London - Oil prices may stay depressed until summer due to weak seasonal demand even as Saudi Arabia's strategy of curbing the output growth of rival producers might have started achieving tangible results, Opec delegates told Reuters.

Delegates from the Organisation of the Petroleum Exporting Countries and external experts are meeting at Opec's Vienna headquarters this week to discuss the producer group's long-term strategy. Such meetings do not set output policy.

The talks arise as data from the United States showed a record drop in drilling rigs, prompting oil prices to jump above $50 a barrel on Friday as traders said they saw it as a sign that Opec's strategy was taking a toll on the US shale boom.

READ: Global oil prices rise

"The low prices are affecting the investment of some companies in shale oil.

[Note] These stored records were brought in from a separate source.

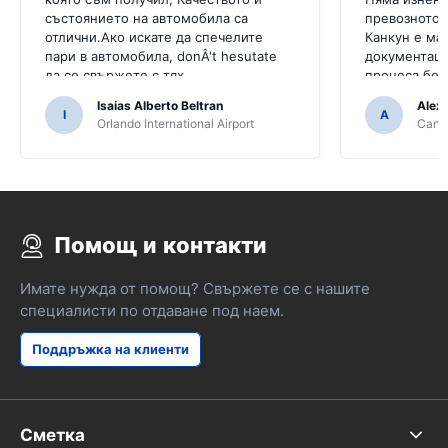
състоянието на автомобила са
превозното 
отлични.Ако искате да спечелите
Канкун е ма
пари в автомобила, donÂ't hesutate
документаци
да се свържете с тях
процеса бе
непрофесио
Isaias Alberto Beltran
Alex
I
A
Orlando International Airport
Cancu
Помощ и контакти
Имате нужда от помощ? Свържете се с нашите
специалисти по отдаване под наем.
Поддръжка на клиенти
Сметка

This should affect the supplies in the longer term," a delegate from a Gulf Opec producer said.

"Prices are stabilising around $40 to $45, but the world economy is not very strong and stocks are too high."

Two other Opec delegates, one of whom is from a Gulf producer, said they could not rule out prices dropping to as low as $30-$35 due to weak demand combined with global refinery maintenance in the first and second quarters of 2015.

"Prices are supported now by winter and stockpiling," one of the delegates said.

Another Gulf delegate said: "The general feeling is that prices will still remain lower than what we all want because of the excess of supply in the market. The expectation is that these stocks will not decrease before the first half of the year."

"There are a number of good signs, for example the shutdown of some production in the US and Canada. So it means that the policy decision made in the last meeting was the correct one, it'll be slow, painful for some more than others but in the end effective," that delegate said.

Opec last November decided against cutting its production despite misgivings from its non-Gulf members, after Saudi Oil Minister Ali al-Naimi said the group needed to defend market share against US shale oil and other competing sources.

The decision sent oil prices to what was a four-year low close to $71 a barrel. Crude later fell to a near six-year low of $45.19 on January 13 - further than many delegates had expected - and was trading above $53 on Monday.

Publicly, Opec officials including Secretary-General Abdullah al-Badri have started to express confidence that a bottoming out of prices and a recovery may be under way.

The talks on Opec's long-term strategy - which is updated every five years - continue on Tuesday. Opec oil ministers, who decide the group's output policy, are not scheduled to meet until June 5.